The housing recovery showed particular weakness in the New Homes Sales category last month — good news for homebuyers around the country.
A “new home” is a home for which there’s no previous owner.
New Home Sales fell 11 percent from the month prior and posted the fewest units sold in a month since 1963 — the year the government first started tracking New Home Sales data.
Right now, there are roughly 234,000 new homes for sale nationwide and, at the current sales pace, it would take 9.1 months to sell them all. This is nearly 2 months longer than at October 2009’s pace.
The reasons for the spike in supply are varied:
- The original home buyer tax credit expired in November
- Weather conditions were awful in most of the country in January
- Weak employment and consumer confidence continue to hinder big ticket sales
Now, these might be less-than-optimal developments for the economy as a whole, but for buyers of new homes, it’s a welcome turn of events. Home prices are based on supply and demand, after all.

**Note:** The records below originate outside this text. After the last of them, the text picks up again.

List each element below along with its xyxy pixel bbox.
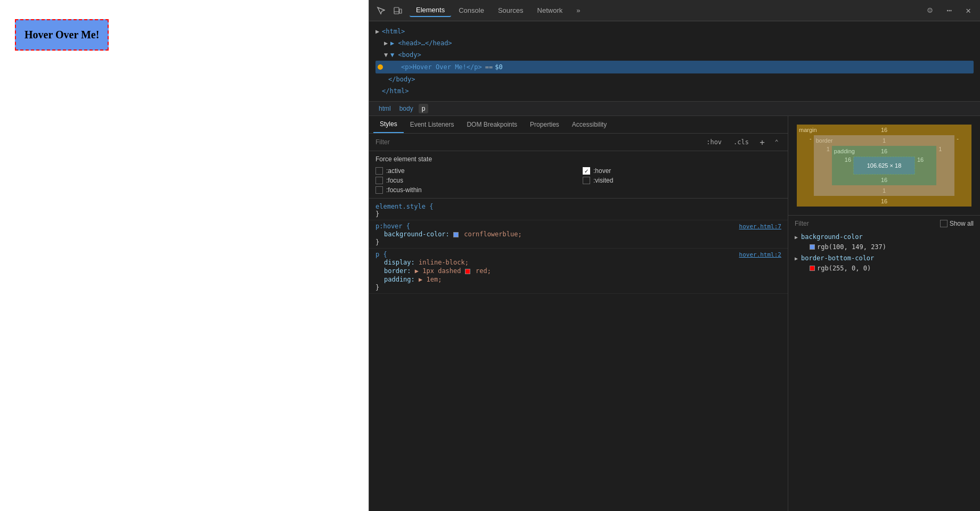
dom-p-line[interactable]: <p>Hover Over Me!</p> == $0 xyxy=(375,61,974,73)
bg-color-computed-swatch[interactable] xyxy=(810,244,815,250)
subtab-styles[interactable]: Styles xyxy=(373,116,404,133)
state-focus-within: :focus-within xyxy=(375,186,574,194)
p-tag: <p>Hover Over Me!</p> xyxy=(401,62,482,72)
expand-icon[interactable]: ⌃ xyxy=(772,137,781,147)
device-icon[interactable] xyxy=(390,3,405,18)
body-expand-icon[interactable]: ▼ xyxy=(384,50,390,60)
p-selector[interactable]: p { hover.html:2 xyxy=(375,251,781,258)
equals-sign: == xyxy=(485,62,493,72)
margin-top-value[interactable]: 16 xyxy=(881,127,887,133)
tab-network[interactable]: Network xyxy=(531,4,569,17)
computed-filter-input[interactable] xyxy=(795,220,936,227)
breadcrumb-html[interactable]: html xyxy=(375,104,394,113)
filter-input[interactable] xyxy=(375,138,698,146)
element-style-selector[interactable]: element.style { xyxy=(375,203,781,210)
dom-html-line[interactable]: ▶ <html> xyxy=(375,26,974,37)
border-prop[interactable]: border: ▶ 1px dashed red; xyxy=(375,267,781,275)
subtab-event-listeners[interactable]: Event Listeners xyxy=(404,117,461,133)
bg-color-expand-icon[interactable]: ▶ xyxy=(795,234,798,240)
bg-color-swatch[interactable] xyxy=(453,232,459,237)
margin-left-value[interactable]: - xyxy=(807,135,814,196)
head-expand-icon[interactable]: ▶ xyxy=(384,38,390,48)
state-visited: :visited xyxy=(583,177,781,184)
active-checkbox[interactable] xyxy=(375,167,383,175)
close-devtools-button[interactable]: ✕ xyxy=(961,3,976,18)
subtab-properties[interactable]: Properties xyxy=(524,117,566,133)
padding-bottom-value[interactable]: 16 xyxy=(881,177,887,183)
border-color-swatch[interactable] xyxy=(465,269,470,274)
hov-filter-button[interactable]: :hov xyxy=(703,137,725,147)
focus-label: :focus xyxy=(386,177,403,184)
active-label: :active xyxy=(386,167,405,175)
styles-panel: Styles Event Listeners DOM Breakpoints P… xyxy=(369,116,980,511)
padding-label: padding xyxy=(834,148,855,154)
p-hover-source[interactable]: hover.html:7 xyxy=(739,223,781,230)
cls-filter-button[interactable]: .cls xyxy=(730,137,753,147)
bg-color-name: background-color xyxy=(801,233,863,241)
breadcrumb-p[interactable]: p xyxy=(419,104,429,113)
toolbar-right-icons: ☺ ⋯ ✕ xyxy=(922,3,976,18)
content-size: 106.625 × 18 xyxy=(867,162,902,169)
feedback-icon[interactable]: ☺ xyxy=(922,3,937,18)
p-hover-selector[interactable]: p:hover { hover.html:7 xyxy=(375,222,781,230)
inspect-icon[interactable] xyxy=(373,3,388,18)
body-close-tag: </body> xyxy=(388,74,415,85)
add-style-rule-button[interactable]: + xyxy=(757,137,767,147)
force-state-title: Force element state xyxy=(375,155,781,163)
devtools-main-tabs: Elements Console Sources Network » xyxy=(410,4,920,17)
show-all-checkbox[interactable] xyxy=(940,220,948,227)
dom-body-close-line: </body> xyxy=(375,73,974,85)
hover-element[interactable]: Hover Over Me! xyxy=(15,19,109,51)
margin-right-value[interactable]: - xyxy=(954,135,961,196)
p-source[interactable]: hover.html:2 xyxy=(739,251,781,258)
focus-within-label: :focus-within xyxy=(386,186,422,194)
border-bottom-color-computed-value: rgb(255, 0, 0) xyxy=(817,265,871,272)
hover-checkbox[interactable] xyxy=(583,167,590,175)
dom-tree: ▶ <html> ▶ ▶ <head>…</head> ▼ ▼ <body> <… xyxy=(369,21,980,102)
breadcrumb-body[interactable]: body xyxy=(396,104,416,113)
border-bottom-value[interactable]: 1 xyxy=(883,187,886,194)
computed-bg-color[interactable]: ▶ background-color xyxy=(795,232,974,242)
html-tag: <html> xyxy=(382,26,405,37)
border-label: border xyxy=(816,137,833,144)
subtab-accessibility[interactable]: Accessibility xyxy=(566,117,613,133)
tab-sources[interactable]: Sources xyxy=(492,4,530,17)
border-bottom-color-computed-swatch[interactable] xyxy=(810,266,815,271)
subtab-dom-breakpoints[interactable]: DOM Breakpoints xyxy=(460,117,524,133)
background-color-prop[interactable]: background-color: cornflowerblue; xyxy=(375,230,781,238)
border-right-value[interactable]: 1 xyxy=(936,146,944,185)
focus-checkbox[interactable] xyxy=(375,177,383,184)
dom-head-line[interactable]: ▶ ▶ <head>…</head> xyxy=(375,37,974,49)
more-options-icon[interactable]: ⋯ xyxy=(942,3,957,18)
tab-console[interactable]: Console xyxy=(452,4,491,17)
visited-checkbox[interactable] xyxy=(583,177,590,184)
tab-elements[interactable]: Elements xyxy=(410,4,451,17)
tab-more[interactable]: » xyxy=(570,4,586,17)
state-active: :active xyxy=(375,167,574,175)
box-model-container: margin 16 16 - border 1 1 1 xyxy=(788,116,980,215)
computed-border-bottom-color[interactable]: ▶ border-bottom-color xyxy=(795,253,974,263)
display-prop[interactable]: display: inline-block; xyxy=(375,258,781,267)
border-left-value[interactable]: 1 xyxy=(824,146,832,185)
padding-top-value[interactable]: 16 xyxy=(881,148,887,154)
dom-body-line[interactable]: ▼ ▼ <body> xyxy=(375,49,974,61)
margin-bottom-value[interactable]: 16 xyxy=(881,198,887,204)
visited-label: :visited xyxy=(593,177,613,184)
state-focus: :focus xyxy=(375,177,574,184)
show-all-label[interactable]: Show all xyxy=(940,220,974,227)
content-box[interactable]: 106.625 × 18 xyxy=(853,156,915,175)
sub-tabs: Styles Event Listeners DOM Breakpoints P… xyxy=(369,116,788,134)
force-element-state-section: Force element state :active :hover :focu… xyxy=(369,151,788,199)
padding-left-value[interactable]: 16 xyxy=(843,156,853,175)
padding-prop[interactable]: padding: ▶ 1em; xyxy=(375,275,781,284)
padding-right-value[interactable]: 16 xyxy=(915,156,926,175)
computed-section: Show all ▶ background-color rgb(100, 149… xyxy=(788,215,980,511)
state-hover: :hover xyxy=(583,167,781,175)
css-rule-p: p { hover.html:2 display: inline-block; … xyxy=(369,249,788,294)
styles-right-panel: margin 16 16 - border 1 1 1 xyxy=(788,116,980,511)
border-bottom-color-expand-icon[interactable]: ▶ xyxy=(795,256,798,261)
computed-filter-bar: Show all xyxy=(795,220,974,227)
focus-within-checkbox[interactable] xyxy=(375,186,383,194)
html-expand-icon[interactable]: ▶ xyxy=(375,26,382,37)
border-top-value[interactable]: 1 xyxy=(883,137,886,144)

As a result, this season’s home buyers may be treated to “free” upgrades from home builders, plus seller concessions and lower sales prices overall.
It’s all a matter of timing, of course. New Home Sales reports on a 1-month lag so it’s not necessarily reflective of the current, post-Super Bowl home buying season. And from market to market, sales activity varies.
That said, mortgage rates remain low, home prices are steady, and the federal tax credit gives two more months to go under contract. It’s a favorable time to buy a new home.